§ Problem to solve
Across all lines of the entries, tally those with the word "within" in them. The reply is the tally, by itself.

§ Given records
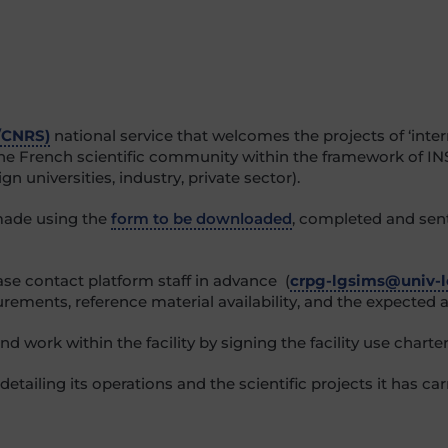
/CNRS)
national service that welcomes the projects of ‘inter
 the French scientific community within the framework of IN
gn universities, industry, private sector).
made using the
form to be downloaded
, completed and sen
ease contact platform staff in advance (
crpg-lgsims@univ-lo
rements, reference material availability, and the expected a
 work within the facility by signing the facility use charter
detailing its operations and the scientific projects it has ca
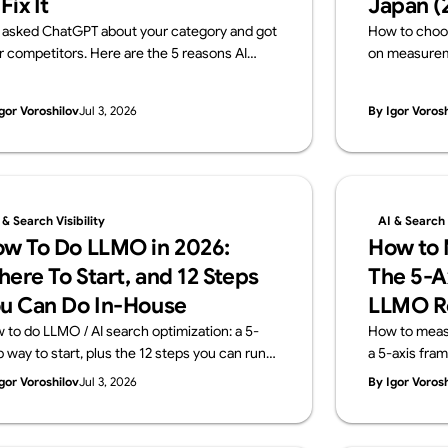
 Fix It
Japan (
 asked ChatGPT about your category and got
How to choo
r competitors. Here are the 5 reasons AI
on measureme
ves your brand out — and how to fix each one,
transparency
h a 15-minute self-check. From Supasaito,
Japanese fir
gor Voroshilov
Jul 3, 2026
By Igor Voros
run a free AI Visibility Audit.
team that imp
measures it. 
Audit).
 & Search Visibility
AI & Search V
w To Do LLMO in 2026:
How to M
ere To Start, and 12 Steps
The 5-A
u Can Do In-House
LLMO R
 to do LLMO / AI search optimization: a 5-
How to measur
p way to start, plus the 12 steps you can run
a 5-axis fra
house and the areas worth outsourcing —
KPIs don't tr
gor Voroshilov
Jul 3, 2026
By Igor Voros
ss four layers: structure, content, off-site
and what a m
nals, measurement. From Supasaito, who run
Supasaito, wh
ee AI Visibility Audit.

---

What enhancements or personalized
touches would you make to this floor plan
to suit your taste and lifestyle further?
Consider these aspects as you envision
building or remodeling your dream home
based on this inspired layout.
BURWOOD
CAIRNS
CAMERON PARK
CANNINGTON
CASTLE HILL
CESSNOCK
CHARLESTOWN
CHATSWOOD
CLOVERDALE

...

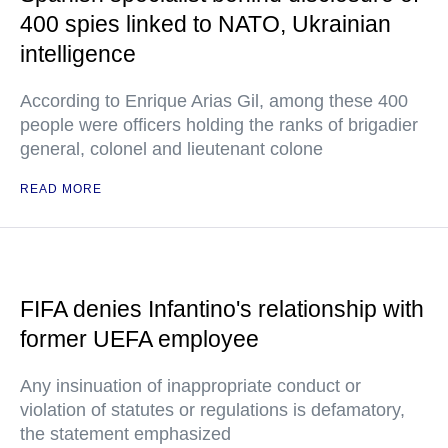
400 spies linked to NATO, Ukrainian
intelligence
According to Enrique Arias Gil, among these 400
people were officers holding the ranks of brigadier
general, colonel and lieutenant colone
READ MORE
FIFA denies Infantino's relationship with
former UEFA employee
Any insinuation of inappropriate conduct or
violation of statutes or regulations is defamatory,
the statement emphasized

§ Task result
2